Une fois achetés, tous les équipements autres que les armes achetés via 1122 sont transférés de la propriété du ministère de la Défense aux forces de l’ordre. Un rapport d’enquête de Women for Weapons Trade Transparency a constaté qu’aucune base de données fédérale maintenue ne suit 1122 achats accessibles au public. Grâce aux demandes FOIA, le groupe a découvert 42 millions de dollars d’achats dans le cadre du programme, y compris du matériel de surveillance.

Et les programmes fédéraux ne sont pas le seul moyen de garder la technologie hors des livres.

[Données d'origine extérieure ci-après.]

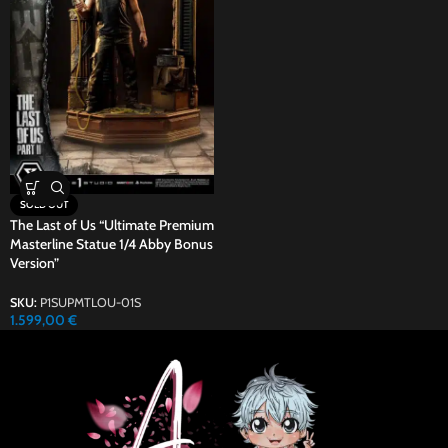
SOLD OUT
The Last of Us “Ultimate Premium
Masterline Statue 1/4 Abby Bonus
Version”
SKU:
P1SUPMTLOU-01S
1.599,00
€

De nombreux fournisseurs de technologie offrent des « essais gratuits » de leurs systèmes aux services de police, parfois pendant des années, ce qui évite d’avoir à conclure un accord d’achat ou à approuver un budget. La société controversée de reconnaissance faciale Clearview AI fourni gratuitement procès à toute personne ayant une adresse e-mail associée au gouvernement ou à un organisme chargé de l’application de la loi dans le cadre de sa stratégie «d’inonder le marché». Notre enquête sur la technologie de surveillance du Minnesota a révélé que de nombreux autres fournisseurs offraient des incitations similaires.

“Les canaux de financement fédéraux secrets permettent souvent à la police d’éviter les élus et le public pour acheter des technologies qui ne seraient jamais approuvées autrement”, déclare Albert Fox Cahn, directeur exécutif du Surveillance Technology Oversight Project. « Cela donne à la police un pouvoir qu’aucun autre type d’agence municipale n’a. Les enseignants ne peuvent pas utiliser les fonds fédéraux pour contourner les commissions scolaires.